The sheriff of rural Liberty County was acquitted this week of falsifying a document in a gun arrest, and the case is a window into the likely outcome of a hearing next week on the stand your ground law.

Liberty County, population just over eight thousand is Florida's smallest county. It's name inspired from our founding fathers. Guns here are a way of life.

Jody Bunkley, a Bristol carpenter, says everyone has a gun.
"Do you own a gun?
Do you hunt and fish?
Do you know anyone that doesn't own a gun?
Not around here, Men anyway."

In June, F-D-L-E arrested Liberty County's Sheriff after he set a man free who been arrested by a deputy for carrying a concealed weapon without a permit.

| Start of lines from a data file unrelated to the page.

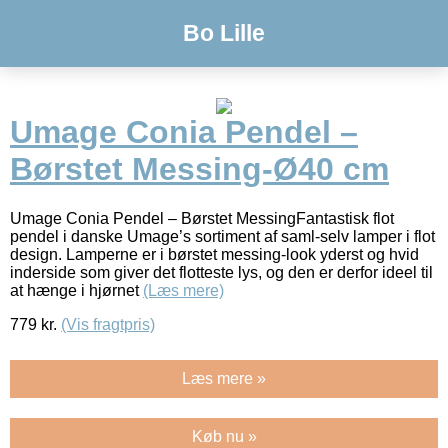
Bo Lille
Umage Conia Pendel –
Børstet Messing-Ø40 cm
Umage Conia Pendel – Børstet MessingFantastisk flot
pendel i danske Umage’s sortiment af saml-selv lamper i flot
design. Lamperne er i børstet messing-look yderst og hvid
inderside som giver det flotteste lys, og den er derfor ideel til
at hænge i hjørnet
(Læs mere)
779
kr.
(Vis fragtpris)
Læs mere »
Køb nu »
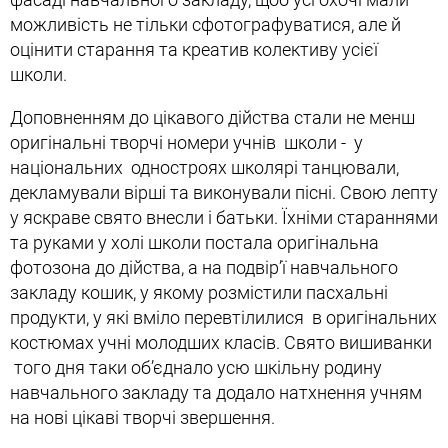
можливість не тільки сфотографуватися, але й
оцінити старання та креатив колективу усієї
школи.
Доповненням до цікавого дійства стали не менш
оригінальні творчі номери учнів школи - у
національних одностроях школярі танцювали,
декламували вірші та виконували пісні. Свою лепту
у яскраве свято внесли і батьки. Їхніми стараннями
та руками у холі школи постала оригінальна
фотозона до дійства, а на подвір’ї навчального
закладу кошик, у якому розмістили пасхальні
продукти, у які вміло перевтілилися в оригінальних
костюмах учні молодших класів. Свято вишиванки
того дня таки об’єднало усю шкільну родину
навчального закладу та додало натхнення учням
на нові цікаві творчі звершення.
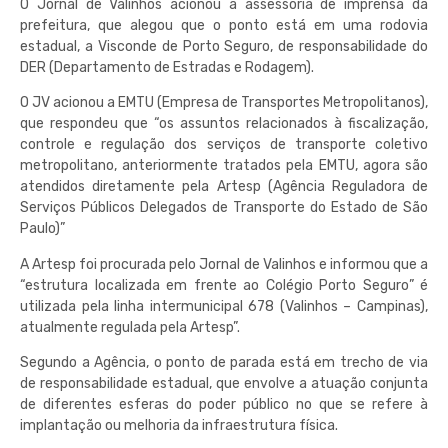
O Jornal de Valinhos acionou a assessoria de imprensa da
prefeitura, que alegou que o ponto está em uma rodovia
estadual, a Visconde de Porto Seguro, de responsabilidade do
DER (Departamento de Estradas e Rodagem).
O JV acionou a EMTU (Empresa de Transportes Metropolitanos),
que respondeu que “os assuntos relacionados à fiscalização,
controle e regulação dos serviços de transporte coletivo
metropolitano, anteriormente tratados pela EMTU, agora são
atendidos diretamente pela Artesp (Agência Reguladora de
Serviços Públicos Delegados de Transporte do Estado de São
Paulo)”
A Artesp foi procurada pelo Jornal de Valinhos e informou que a
“estrutura localizada em frente ao Colégio Porto Seguro” é
utilizada pela linha intermunicipal 678 (Valinhos – Campinas),
atualmente regulada pela Artesp”.
Segundo a Agência, o ponto de parada está em trecho de via
de responsabilidade estadual, que envolve a atuação conjunta
de diferentes esferas do poder público no que se refere à
implantação ou melhoria da infraestrutura física.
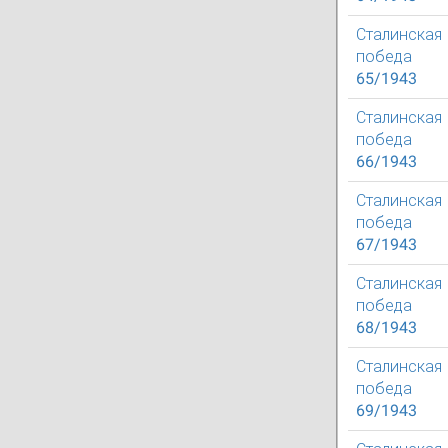
Сталинская
победа
65/1943
Сталинская
победа
66/1943
Сталинская
победа
67/1943
Сталинская
победа
68/1943
Сталинская
победа
69/1943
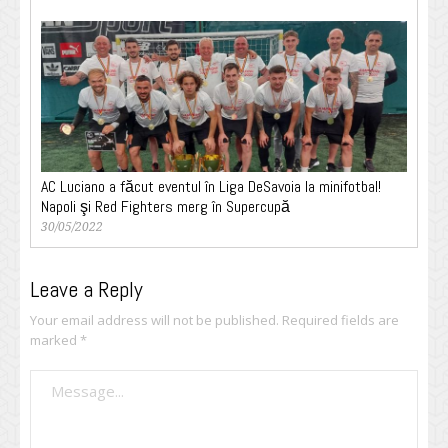
AC Luciano a făcut eventul în Liga DeSavoia la minifotbal!
Napoli şi Red Fighters merg în Supercupă
30/05/2022
Leave a Reply
Your email address will not be published.
Required fields are
marked
*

When prosecutors here asked a jury pool two dozen, how many of you own a gun? Virtually every hand in the room went up.

Thursday, Sheriff Nick Finch was acquitted. He's already back on the job. "I think that in this case, you know, second amendment issues are important, and I believe in the second amendment. I think that, you know, people do have the right to keep, bare arms."

Next week Florida lawmakers hold a “stand your ground hearing”. The committee chairman represents the western Panhandle. He's already vowed not to change even a comma in the law.

Harold Revell was sheriff here for 24 years, which means he knows his voters. "I didn't worry about people carrying a gun, if you need it you got it."

As for the Sheriff Nick Finch, he thinks stand your ground has been misused, but:
"I'm a supporter in the Stand your ground law."

And the people who elected Finch agree, right down to the jury that concluded the Second Amendment is as much as a way of life in this rural part of the state as anything else.

Governor Rick Scott reinstated Finch a couple of hours after the verdict was read by jurors.